Uncharacterized α/β-domains
In several cases, high-quality models were obtained for a COI, but there were no significant functionally characterized hits in structure comparisons. A case in point is the C-terminal domain of the
Secoviridae (
Pisuviricota [
51]) polyprotein located immediately downstream of the RdRp (
Fig. S15). Dali search showed mainly uncharacterized proteins, the closest being the N-terminal α/β-domain of TolB (z-score of 6.8) without a known function. No significant hits (z-score ≥ 5) were found for this COI in the orthornavirus structurome. The COI was only found in members of one
Secoviridae genus,
Nepovirus. Nepoviruses infect plants and are transmitted by beetles, aphids, whiteflies, leafhoppers, or nematodes (
52). There are no indications that this C-terminal domain is cleaved from the RdRp, so further research is needed to decipher the role of this COI during nepovirus replication and host specificity.

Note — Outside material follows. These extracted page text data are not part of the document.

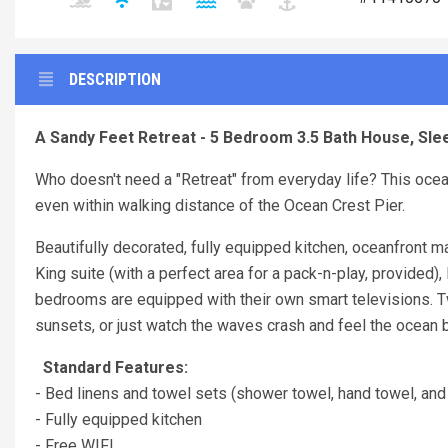
DESCRIPTION
A Sandy Feet Retreat - 5 Bedroom 3.5 Bath House, Sle
Who doesn't need a "Retreat" from everyday life? This ocean
even within walking distance of the Ocean Crest Pier.
Beautifully decorated, fully equipped kitchen, oceanfront 
King suite (with a perfect area for a pack-n-play, provided)
bedrooms are equipped with their own smart televisions. Tw
sunsets, or just watch the waves crash and feel the ocean
Standard Features:
- Bed linens and towel sets (shower towel, hand towel, and
- Fully equipped kitchen
- Free WIFI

Similarly, an OOI encoded between the matrix and the glycoprotein in
Rhabdoviridae (
Negarnaviricota [
53]) members was predicted to adopt an α/β fold with 4 β-strands and 2 α-helices but without conclusive Dali hits (
Fig. S16). Orthornavirus structurome comparison showed similarity to another hypothetical protein of
Rhabdoviridae (OA33_gp5 from NC_025382.1, a
Betapaprhavirus member; encoded between G an L; z-score: 6.1). The function of this OOI remains unclear as is the case for other additional smaller
Rhabdoviridae proteins that are encoded, for example, by members of the genus
Ephemerovirus (NC 028241;
Fig. S16C) (
54).
A papain-like protease
A viral OTU (vOTU) domain, a papain-like-fold thiol protease (
55), was identified in several families basal to
Deltaflexiviridae (
Tymovirales,
Kitrinoviricota) family of fungal viruses (
f.0208, f.0210, and
f.0212;
Fig. S17). Previously, a vOTU protease was identified in some members of
Tymovirales (
55), and subsequently, in
Deltaflexiviridae (
1), but not in the newly discovered basal provisional families. The present structure comparison confidently extended the spread of the vOTU protease to these families. The catalytic Cys-His dyad is conserved in all these viral proteins indicating that they are active proteases (
Fig. S17A). In plant and animal viruses, vOTU domains function as deubiquitinylases implicated in immune evasion (
56), and a similar role can be envisioned for the vOTUs of
Deltaflexiviridae and their basal relatives.
An SJR domain
In the same vein, we identified the SJR capsid protein in the virus family
f.0198 of the same order,
Tymovirales (
Fig. S18). Similar capsid proteins were also found for the families
f.0194, f.0218, and
f.0217. Based on their overall relationship to other members of
Tymovirales, identification of capsid proteins in these families should have been expected, but profile comparison failed to detect these proteins due to sequence divergence.
ORFan refinements
Apart from the discovery of new domains, ORFan refinements were mainly achieved for capsid proteins, for example, for nine distinct OOI representatives in Leviviricetes, previously unannotated capsid proteins homologous to the typical levivirus capsid proteins were identified across various families such as Steitz-, Atkins-, Blume-, Solspi-, Fiers-, and Duinviridae but also for related putative new families in which no capsid has been so far reported (e.g., f.0361.base-Solspi and f.0367.base-Atkins). Other refinements included Rhabdoviridae matrix protein, phytoreovirus core-P7 dsRNA-like-binding domain in Cystoviridae, methyltransferases, E proteins or RNAi suppressor proteins in Arteriviridae, Flaviviridae, and Dicistroviridae and Mymonaviridae, respectively.